Geralt cups Jaskier’s cheek with his calloused palm. “I thought you’d be better off without me. You belong at royal palaces and I belong at… not very nice places.”

“I belong to _you_ ,” Jaskier retorts crossly. “I think I’ve given you ample evidence of that.”

“Then I guess… I’ll take what I’m owed.”

Jaskier makes a very undignified quacking sound when Geralt grabs him and pulls him close, and Geralt stills. “I forgot I shouldn’t seize you.”

“No, no, that’s… that’s fine, you can, actually. Do you mind if I take my shirt off? It’s hideously sticky. And then you can grope me all you want.”

The breeches come off, too.

Geralt is watching him with something akin to amused tenderness, like he’d been regarding him at the royal banquet—who knows what might have happened after it was over if not for the mess of curses, and prophesies, and words dropped without thinking?

It feels strangely right, being naked with Geralt, lying beside him, touching him and being touched.
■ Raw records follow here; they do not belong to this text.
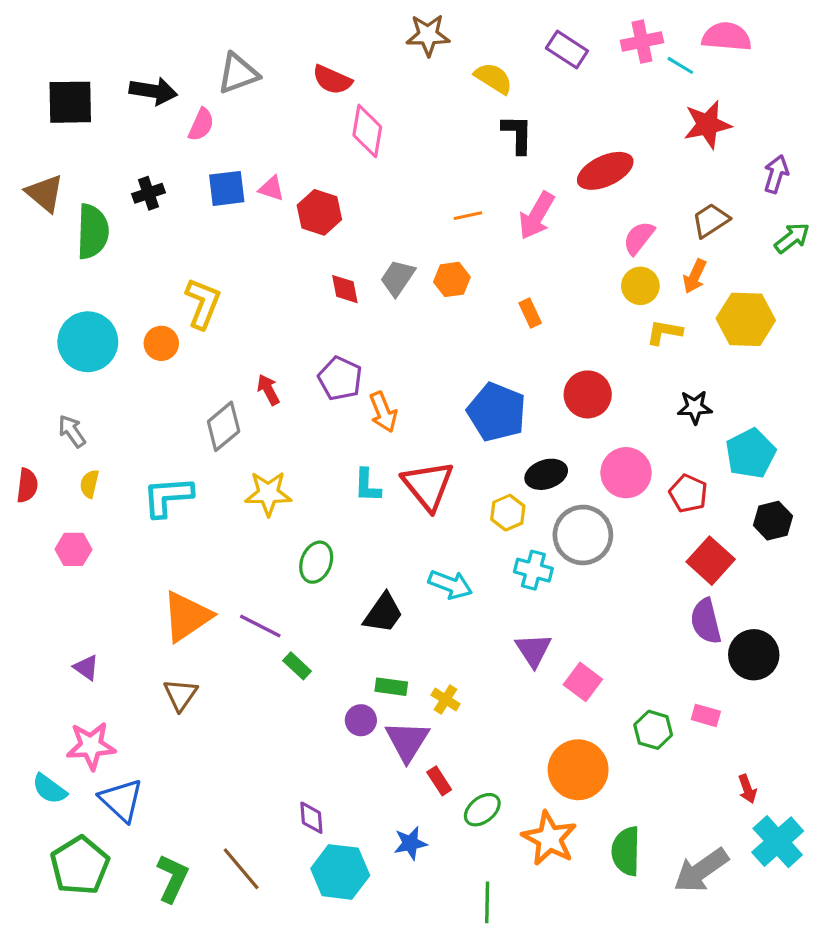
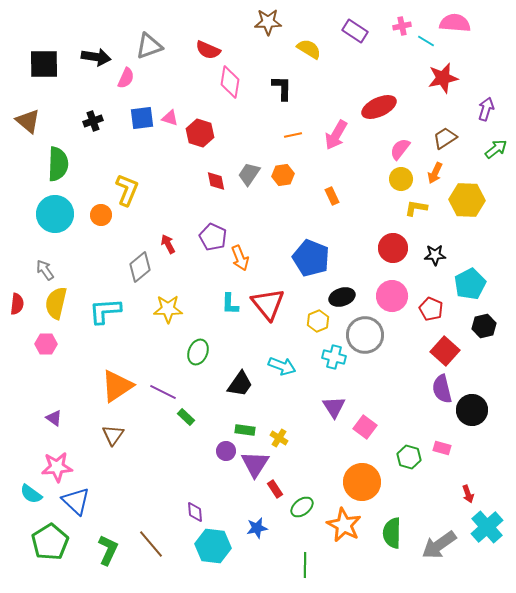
pink cross: (642, 42) -> (402, 26), size x0.7
black L-shape: (517, 134) -> (282, 88), moved
green semicircle: (93, 232) -> (58, 164), moved
red circle: (588, 394) -> (393, 248), moved
yellow semicircle: (89, 484) -> (56, 303), size x1.8

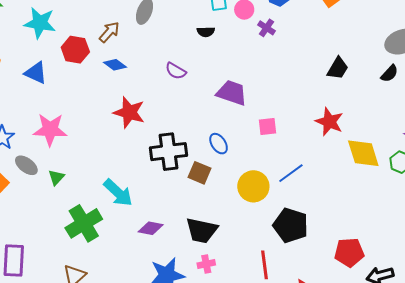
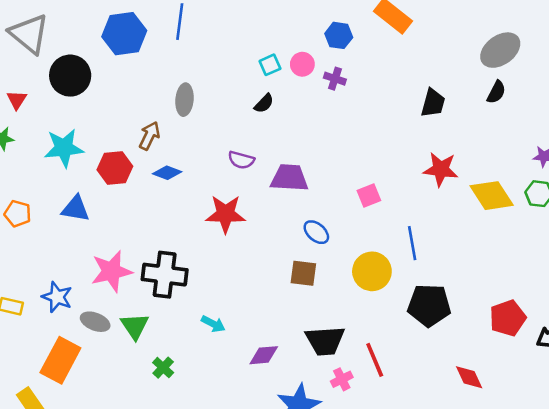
black semicircle: (206, 32) -> (264, 103), turned -30
purple trapezoid: (232, 93) -> (289, 178), moved
red star: (129, 112) -> (226, 214), moved
black cross: (168, 152) -> (165, 275), moved, turned 30
blue line: (291, 173) -> (412, 243), turned -48
green triangle: (56, 177) -> (135, 326), size x1.4
cyan arrow: (118, 193) -> (213, 324), size x0.6
green cross: (84, 223) -> (163, 368), moved, size x0.5
red line: (265, 265) -> (375, 360), moved

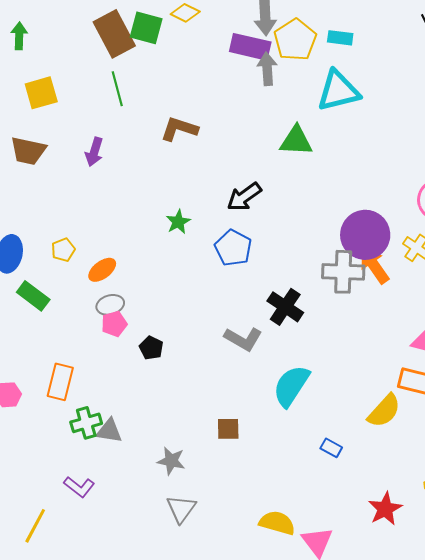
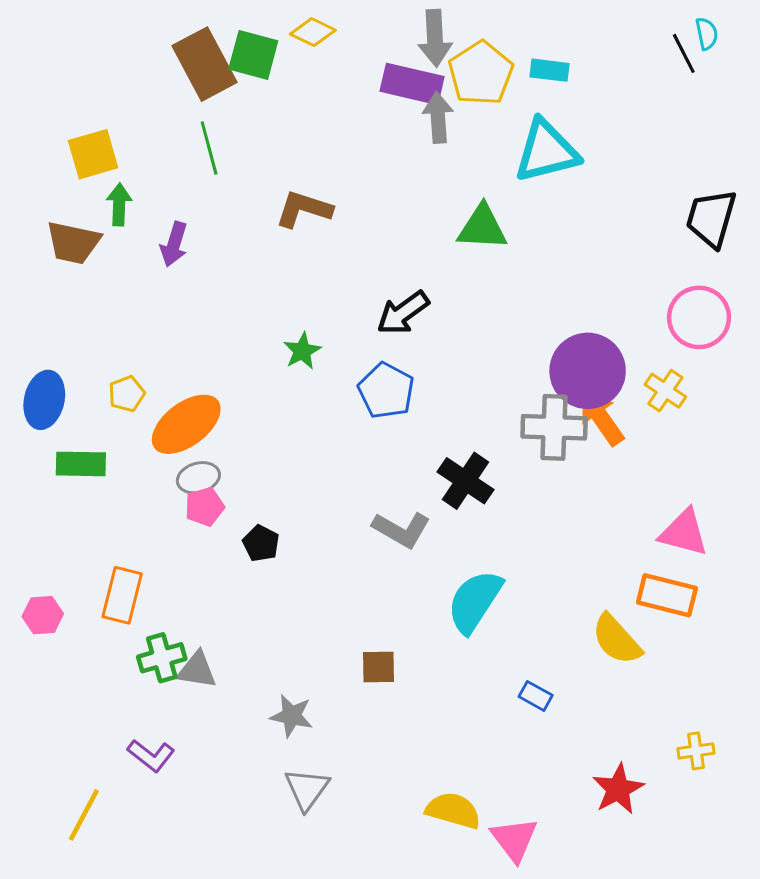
green arrow: (19, 36) -> (119, 205), moved
orange ellipse: (102, 270) -> (186, 424), size x1.6
green rectangle: (33, 296) -> (81, 464), turned -36
yellow semicircle: (384, 411) -> (617, 639), turned 96

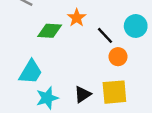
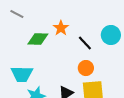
orange circle: (118, 57) -> (86, 68), moved
cyan trapezoid: (31, 72) -> (22, 74), turned 60

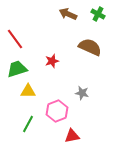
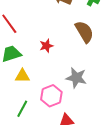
brown semicircle: (90, 47) -> (84, 32), turned 35
gray star: (82, 93) -> (76, 78), size x1.5

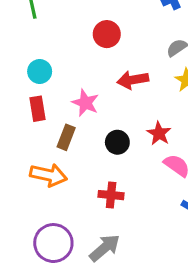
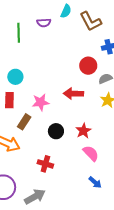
red circle: (107, 34) -> (88, 66), moved
pink star: (85, 103) -> (41, 102), turned 30

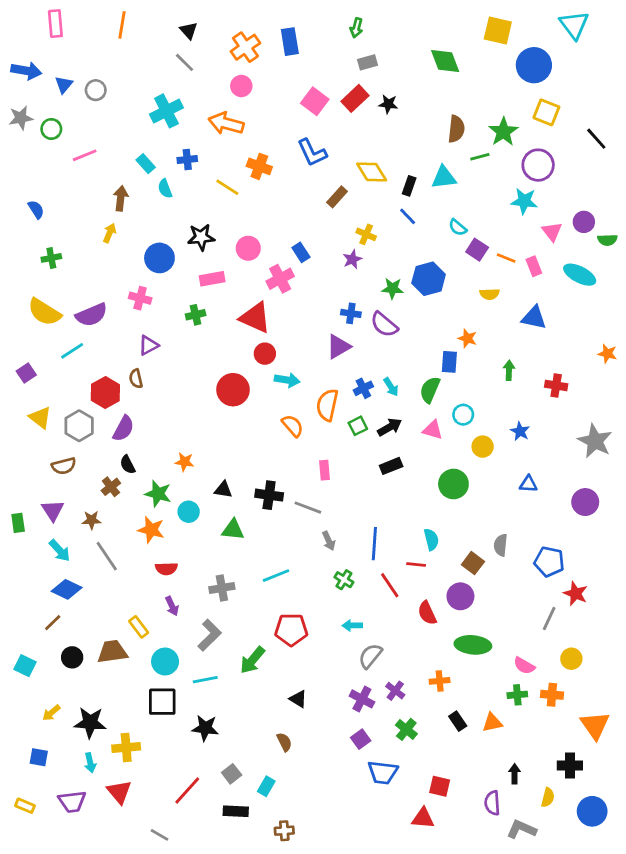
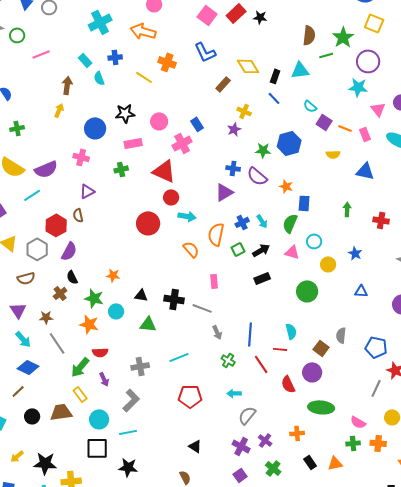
orange star: (467, 338) -> (286, 186), moved
green arrow: (252, 660) -> (80, 367), moved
They know each other for so long that there’s no awkwardness in it.

 _I won’t leave you, not ever again_ , Jaskier thinks. _I’ll wrap myself so tightly around you, comforting you, making you warm, that the only way to get rid of me would be to cut through, but you won't do it again, will you?_

He might seem laughable (sometimes) and annoying (most of the time), but it’s not like he’s too bad a companion after all, is he? He has his charms. And if Geralt is still thinking of Yennefer… Jaskier finds he doesn’t begrudge him that.

It’s a ballad he’s never going to compose, but the images are right there in his mind. You can’t love a capricious dandelion and a proud hawk the same way, and yet you can love both… if you’re generally inclined to love something. Or someone. So maybe, just maybe…

 _Silk and steel,_ Jaskier muses. _A very unlikely pair. And yet, here we are_.